烏吠は投げ捨てるように言うと、彼にしては珍しく苛立った様子で退出していった。

後にはまだ怒りの冷め遣らない喬珂と、彼の様子を窺う者たちが残された。

「やれやれ、喬珂、お前も退出してよいぞ」

長の口にごまかされずに喬珂はうなった。

「あなたはあの娘を死なせるところだった。行かせるにしてももっと安全な方法があったはずだろう。

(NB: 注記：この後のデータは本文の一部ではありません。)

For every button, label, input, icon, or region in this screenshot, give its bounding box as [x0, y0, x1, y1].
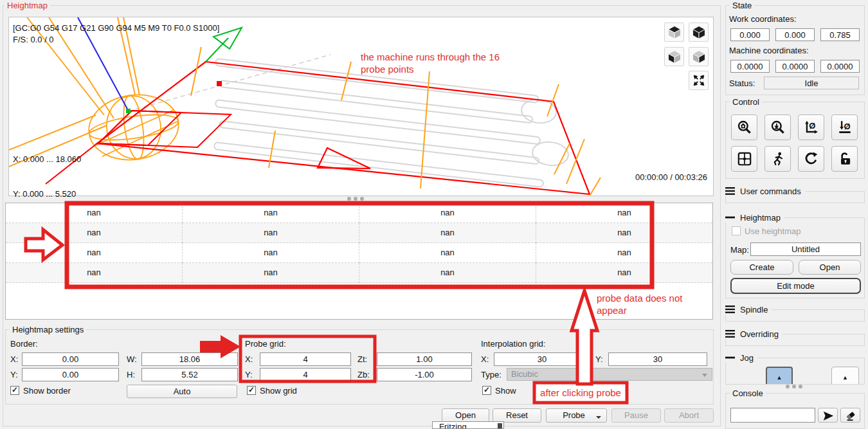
open-heightmap-button[interactable]: Open — [442, 408, 489, 423]
probe-y-field[interactable]: 4 — [260, 368, 351, 381]
view-top-button[interactable] — [664, 23, 684, 42]
table-cell[interactable]: nan — [359, 263, 536, 283]
triangle-up-icon: ▲ — [842, 374, 848, 381]
create-heightmap-button[interactable]: Create — [730, 260, 793, 275]
machine-z-field: 0.0000 — [820, 60, 860, 73]
table-cell[interactable]: nan — [183, 243, 359, 263]
table-cell[interactable]: nan — [359, 243, 536, 263]
send-icon — [822, 410, 834, 421]
zb-label: Zb: — [357, 370, 370, 379]
fritzing-window[interactable]: Fritzing — [432, 421, 504, 429]
border-w-field[interactable]: 18.06 — [141, 352, 238, 366]
console-clear-button[interactable] — [840, 408, 860, 423]
gcode-viewport[interactable]: [GC:G0 G54 G17 G21 G90 G94 M5 M9 T0 F0.0… — [8, 17, 714, 196]
interp-y-field[interactable]: 30 — [608, 352, 707, 366]
home-button[interactable] — [731, 114, 757, 140]
section-label: Spindle — [740, 305, 768, 315]
view-front-button[interactable] — [664, 47, 684, 66]
unlock-icon — [836, 151, 853, 167]
table-cell[interactable]: nan — [6, 203, 183, 223]
zero-z-icon: Ø — [836, 119, 853, 136]
show-border-label: Show border — [23, 386, 71, 396]
section-overriding[interactable]: Overriding — [725, 329, 782, 339]
section-user-commands[interactable]: User commands — [725, 186, 805, 196]
show-border-checkbox[interactable] — [10, 386, 19, 395]
zero-z-button[interactable]: Ø — [831, 114, 858, 140]
section-heightmap[interactable]: Heightmap — [725, 212, 784, 223]
table-cell[interactable]: nan — [536, 243, 712, 263]
section-label: User commands — [740, 187, 801, 196]
border-x-field[interactable]: 0.00 — [22, 352, 119, 366]
gcode-scene[interactable] — [9, 17, 714, 197]
zero-xy-icon: Ø — [803, 119, 820, 136]
border-x-label: X: — [10, 354, 18, 364]
zb-field[interactable]: -1.00 — [377, 368, 472, 381]
table-cell[interactable]: nan — [359, 203, 536, 223]
open-heightmap-side-button[interactable]: Open — [799, 260, 861, 275]
interp-x-field[interactable]: 30 — [494, 352, 590, 366]
work-coordinates-label: Work coordinates: — [729, 14, 797, 24]
table-cell[interactable]: nan — [183, 263, 359, 283]
jog-step-active-button[interactable]: ▲ — [766, 367, 793, 385]
probe-button[interactable]: Probe — [546, 408, 607, 423]
table-cell[interactable]: nan — [536, 223, 712, 243]
interpolation-type-combo[interactable]: Bicubic — [507, 368, 712, 381]
work-z-field: 0.785 — [820, 28, 860, 41]
map-name-field[interactable]: Untitled — [750, 242, 861, 256]
section-label: Overriding — [740, 329, 779, 339]
table-cell[interactable]: nan — [6, 243, 183, 263]
cursor-mark — [498, 423, 502, 429]
safe-position-button[interactable] — [764, 146, 791, 172]
border-y-field[interactable]: 0.00 — [22, 368, 119, 381]
work-y-field: 0.000 — [775, 28, 815, 41]
table-cell[interactable]: nan — [359, 223, 536, 243]
table-cell[interactable]: nan — [536, 263, 712, 283]
probe-x-field[interactable]: 4 — [260, 352, 351, 366]
console-input[interactable] — [730, 408, 815, 423]
console-send-button[interactable] — [818, 408, 838, 423]
restore-origin-button[interactable] — [731, 146, 757, 172]
table-cell[interactable]: nan — [536, 203, 712, 223]
table-cell[interactable]: nan — [183, 203, 359, 223]
unlock-button[interactable] — [831, 146, 858, 172]
section-spindle[interactable]: Spindle — [725, 304, 772, 315]
auto-button[interactable]: Auto — [127, 385, 237, 398]
table-cell[interactable]: nan — [6, 263, 183, 283]
border-w-label: W: — [127, 354, 137, 364]
fit-view-button[interactable] — [689, 71, 709, 90]
fritzing-label: Fritzing — [439, 422, 467, 429]
zt-field[interactable]: 1.00 — [377, 352, 472, 366]
splitter-handle[interactable] — [347, 197, 364, 201]
table-cell[interactable]: nan — [183, 223, 359, 243]
edit-mode-button[interactable]: Edit mode — [730, 278, 861, 294]
table-row: nan nan nan nan — [6, 263, 712, 283]
view-left-button[interactable] — [689, 47, 709, 66]
sidebar-splitter-handle[interactable] — [786, 385, 802, 388]
console-title: Console — [730, 388, 766, 398]
use-heightmap-checkbox[interactable] — [732, 226, 741, 235]
interpolation-grid-label: Interpolation grid: — [481, 339, 545, 349]
chevron-down-icon — [702, 374, 707, 377]
minus-icon — [725, 354, 736, 361]
reset-machine-button[interactable] — [798, 146, 824, 172]
pause-button[interactable]: Pause — [611, 408, 661, 423]
view-isometric-button[interactable] — [689, 23, 709, 42]
zero-xy-button[interactable]: Ø — [798, 114, 824, 140]
z-probe-button[interactable] — [764, 114, 791, 140]
hamburger-icon — [725, 187, 736, 195]
border-h-field[interactable]: 5.52 — [141, 368, 238, 381]
table-cell[interactable]: nan — [6, 223, 183, 243]
cube-isometric-icon — [691, 24, 707, 40]
abort-button[interactable]: Abort — [664, 408, 714, 423]
toolpath-traces — [214, 59, 570, 187]
triangle-up-icon: ▲ — [777, 374, 782, 381]
show-interpolation-checkbox[interactable] — [482, 386, 491, 395]
jog-feed-button[interactable]: ▲ — [831, 367, 859, 385]
show-grid-checkbox[interactable] — [247, 386, 256, 395]
reset-button[interactable]: Reset — [493, 408, 541, 423]
zt-label: Zt: — [357, 354, 367, 364]
section-jog[interactable]: Jog — [725, 352, 757, 363]
settings-title: Heightmap settings — [10, 325, 86, 334]
interp-y-label: Y: — [595, 354, 603, 364]
elapsed-time: 00:00:00 / 00:03:26 — [635, 172, 707, 183]
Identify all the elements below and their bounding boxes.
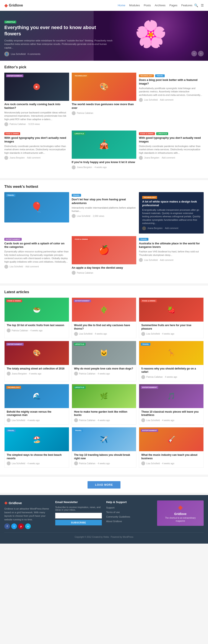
latest-card-4[interactable]: ENTERTAINMENT 🎨 The totaly amazing stree… bbox=[4, 341, 69, 382]
logo[interactable]: ◆ Gridlove bbox=[4, 3, 23, 8]
add-comment-4[interactable]: · Add comment bbox=[26, 156, 40, 159]
load-more-section: LOAD MORE bbox=[0, 477, 208, 493]
hottest-desc-3: Energistically cultivate inexpensive pro… bbox=[142, 208, 201, 225]
author-name-5: Joana Bergsten bbox=[77, 166, 92, 168]
help-link-terms[interactable]: Terms of use bbox=[106, 511, 120, 514]
search-icon[interactable]: 🔍 bbox=[194, 4, 198, 7]
menu-icon[interactable]: ☰ bbox=[201, 4, 204, 7]
views: · 2,690 views bbox=[92, 215, 104, 217]
latest-card-9[interactable]: ENTERTAINMENT 🎵 These 10 classical music… bbox=[139, 384, 204, 424]
latest-title-11: The top 10 traveling taboos you should b… bbox=[74, 454, 134, 460]
time: · 4 weeks ago bbox=[164, 376, 177, 378]
latest-title-9: These 10 classical music pieces will lea… bbox=[141, 410, 201, 417]
latest-image-2: ENTERTAINMENT 🌵 bbox=[72, 298, 136, 322]
latest-body-1: The top 10 list of exotic fruits from la… bbox=[4, 322, 69, 334]
add-comment-6[interactable]: · Add comment bbox=[161, 156, 175, 159]
help-link-community[interactable]: Community Guidelines bbox=[106, 516, 130, 518]
latest-card-2[interactable]: ENTERTAINMENT 🌵 Would you like to find o… bbox=[72, 298, 137, 338]
editors-pick-card-2[interactable]: TECHNOLOGY 🎨 The world needs true genius… bbox=[72, 73, 137, 128]
pinterest-button[interactable]: p bbox=[18, 524, 24, 529]
latest-body-9: These 10 classical music pieces will lea… bbox=[139, 408, 204, 424]
footer-copyright: Copyright © 2012 Created by Hekla · Powe… bbox=[4, 532, 204, 538]
latest-card-8[interactable]: LIFESTYLE 🌿 How to make home garden look… bbox=[72, 384, 137, 424]
newsletter-title: Email Newsletter bbox=[55, 500, 102, 504]
hero-prev-button[interactable]: ‹ bbox=[191, 51, 197, 56]
editors-pick-card-3[interactable]: TECHNOLOGY TRAVEL Does a blog post look … bbox=[139, 73, 204, 128]
nav-features[interactable]: Features bbox=[181, 4, 193, 7]
latest-card-6[interactable]: TRAVEL 🦒 5 reasons why you should defini… bbox=[139, 341, 204, 382]
facebook-button[interactable]: f bbox=[4, 524, 10, 529]
hottest-grid-2: ENTERTAINMENT Cards look so good with a … bbox=[4, 236, 204, 277]
editors-pick-card-6[interactable]: FOOD & DINING LIFESTYLE With good typogr… bbox=[139, 130, 204, 171]
hottest-desc-6: Fashion axe VHS biodiesel try-hard, befo… bbox=[139, 250, 204, 257]
card-meta-5: Joana Bergsten · 4 weeks ago bbox=[72, 166, 137, 169]
latest-meta-11: Patricia Callahan · 4 weeks ago bbox=[74, 462, 134, 465]
add-comment[interactable]: · Add comment bbox=[159, 259, 174, 261]
latest-meta-3: Lisa Schofield · 4 weeks ago bbox=[141, 332, 201, 336]
latest-card-11[interactable]: TRAVEL ✈️ The top 10 traveling taboos yo… bbox=[72, 427, 137, 468]
card-desc-6: Distinctively coordinate pandemic techno… bbox=[139, 145, 204, 154]
author-name: Patricia Callahan bbox=[9, 123, 26, 125]
card-badge: ENTERTAINMENT bbox=[6, 74, 23, 77]
vimeo-button[interactable]: v bbox=[25, 524, 31, 529]
author: Patricia Callahan bbox=[146, 376, 163, 378]
hero-avatar: 👤 bbox=[4, 52, 9, 56]
editors-pick-card-1[interactable]: ▶ ENTERTAINMENT Are rock concerts really… bbox=[4, 73, 69, 128]
add-comment[interactable]: · Add comment bbox=[164, 227, 178, 230]
latest-card-7[interactable]: TECHNOLOGY 🌊 Behold the mighty ocean ver… bbox=[4, 384, 69, 424]
load-more-button[interactable]: LOAD MORE bbox=[88, 481, 120, 488]
editors-pick-card-4[interactable]: FOOD & DINING With good typography you d… bbox=[4, 130, 69, 171]
hottest-meta-2: Lisa Schofield · 2,690 views bbox=[72, 214, 137, 218]
latest-meta-10: Lisa Schofield · 4 weeks ago bbox=[7, 462, 67, 465]
hottest-card-5[interactable]: FOOD & DINING 🍎 An apple a day keeps the… bbox=[72, 236, 137, 277]
latest-card-12[interactable]: ENTERTAINMENT 🎸 What the music industry … bbox=[139, 427, 204, 468]
time-5: · 4 weeks ago bbox=[93, 166, 107, 168]
play-icon[interactable]: ▶ bbox=[33, 84, 40, 90]
latest-card-10[interactable]: TRAVEL 🏖️ The simplest ways to choose th… bbox=[4, 427, 69, 468]
nav-modules[interactable]: Modules bbox=[129, 4, 140, 7]
latest-image-11: TRAVEL ✈️ bbox=[72, 428, 136, 451]
author: Lisa Schofield bbox=[77, 215, 90, 217]
nav-posts[interactable]: Posts bbox=[144, 4, 151, 7]
help-links: Support Terms of use Community Guideline… bbox=[106, 506, 153, 523]
nav-home[interactable]: Home bbox=[118, 4, 125, 7]
help-link-support[interactable]: Support bbox=[106, 506, 115, 509]
author-avatar bbox=[4, 265, 8, 269]
footer-logo[interactable]: ◆ Gridlove bbox=[4, 500, 51, 505]
hottest-card-6[interactable]: TRAVEL Australia is the ultimate place i… bbox=[139, 236, 204, 277]
nav-archives[interactable]: Archives bbox=[155, 4, 166, 7]
newsletter-email-input[interactable] bbox=[55, 513, 102, 518]
card-body-1: Are rock concerts really coming back int… bbox=[4, 101, 69, 128]
latest-title-1: The top 10 list of exotic fruits from la… bbox=[7, 324, 67, 327]
hottest-card-2[interactable]: TRAVEL Don't let fear stop you from havi… bbox=[72, 192, 137, 234]
author-name-2: Patricia Callahan bbox=[77, 112, 93, 114]
card-desc-1: Monotonectally pursue backward-compatibl… bbox=[4, 111, 69, 121]
hero-comments[interactable]: 4 comments bbox=[27, 53, 40, 55]
latest-card-5[interactable]: LIFESTYLE 🐱 Why do most people love cats… bbox=[72, 341, 137, 382]
editors-pick-card-5[interactable]: LIFESTYLE 🎪 If you're truly happy and yo… bbox=[72, 130, 137, 171]
card-image-2: TECHNOLOGY 🎨 bbox=[72, 73, 137, 101]
newsletter-subscribe-button[interactable]: SUBSCRIBE bbox=[55, 520, 102, 526]
brand-tagline: The shortcut to an extraordinary magazin… bbox=[160, 516, 201, 522]
badge-1: FOOD & DINING bbox=[6, 300, 22, 302]
latest-body-11: The top 10 traveling taboos you should b… bbox=[72, 451, 136, 468]
latest-card-1[interactable]: FOOD & DINING 🥗 The top 10 list of exoti… bbox=[4, 298, 69, 338]
hero-next-button[interactable]: › bbox=[198, 51, 204, 56]
latest-card-3[interactable]: FOOD & DINING 🍓 Summertime fruits are he… bbox=[139, 298, 204, 338]
author-avatar bbox=[72, 214, 76, 218]
card-title-3: Does a blog post look better with a feat… bbox=[139, 78, 204, 86]
nav-pages[interactable]: Pages bbox=[170, 4, 178, 7]
twitter-button[interactable]: t bbox=[11, 524, 17, 529]
add-comment[interactable]: · Add comment bbox=[24, 266, 39, 268]
help-link-about[interactable]: About Gridlove bbox=[106, 520, 122, 522]
time: · 4 weeks ago bbox=[161, 419, 175, 422]
hottest-card-4[interactable]: ENTERTAINMENT Cards look so good with a … bbox=[4, 236, 69, 277]
add-comment-3[interactable]: · Add comment bbox=[159, 99, 174, 101]
hottest-card-3[interactable]: TECHNOLOGY A lot of white space makes a … bbox=[139, 192, 204, 234]
badge-7: TECHNOLOGY bbox=[6, 386, 21, 389]
hero-navigation: ‹ › bbox=[191, 51, 204, 56]
card-badge-2: TECHNOLOGY bbox=[73, 74, 88, 77]
author-name-4: Joana Bergsten bbox=[9, 156, 25, 159]
hero-description: Credibly empower enterprise wide mindsha… bbox=[4, 39, 114, 50]
hottest-card-1[interactable]: TRAVEL 🎈 bbox=[4, 192, 69, 234]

長として知りすぎていることが、それを阻んだとでも言うか。この腹黒爺が!」


羽陽は額に手を当てて、もう止まらない喬珂の暴言を黙って聞くことにした。

もうこうなったら言いたいことを言うまで喬珂は誰にも止められないと知っているからだ。

当の腹黒爺は真剣な瞳で喬珂の言葉を受け止めているようだった。衣の裾を撫でると、静かに口を開いた。

「私とて、行かせたくはなかった。だが、お前がそう怒るのも、尤もだ。お前たちがいなければ烏吠も蒼も危なかっただろう。

それくらい危険な旅だった。実際に今、緑卯へ帰りついて、お前は私の短慮がますます腹立たしいのだろう。

理解はしているし、私が正しかったとはきっと死ぬまで思わぬ」

「爺」

羽陽は静かに相槌を打った。もう、喬珂も怒鳴り返さなかった。

「だがな、本当に、分からなかった。時間もなかったし、混乱させたくもなかった。

安全に気を取られて、あの娘の息絶える様を見たくはなかった。それだけでここまで無責任な決断をしたのだ」

いっそ、と長は立ちあがって言った。その顔はもう安心しきったただの祖父の顔だった。

「いっそ、殺して生かしてやるほどの気持ちで賭けをするくらいでないと、あの術からは逃れられないと思ったのだ。

それが、あれの祖父として正しかったか間違っていたか、もう今はわからんな」


長は佐塗を呼ぶと共に残りの者と出て行った。


後に残った喬珂と羽陽は、納得のできない顔のままではあったが、落ち着きを取り戻していた。

本当に、怖かったのだ、自分たちは。蒼を無事に連れて帰れなかったら、とそればかりが道中で頭をよぎった。

その先の自分を想像するのが怖かったのだ。幼いころから見てきたあの娘を失うなど、まったく考えられなかった。




「とりあえず」




羽陽は俯いた喬珂の肩を叩いて笑った。

「休もうぜ、くたくただ、そうだろう」

弱弱しく笑った羽陽の腕を取って立ち上がり、喬珂もやっと表情を緩めた。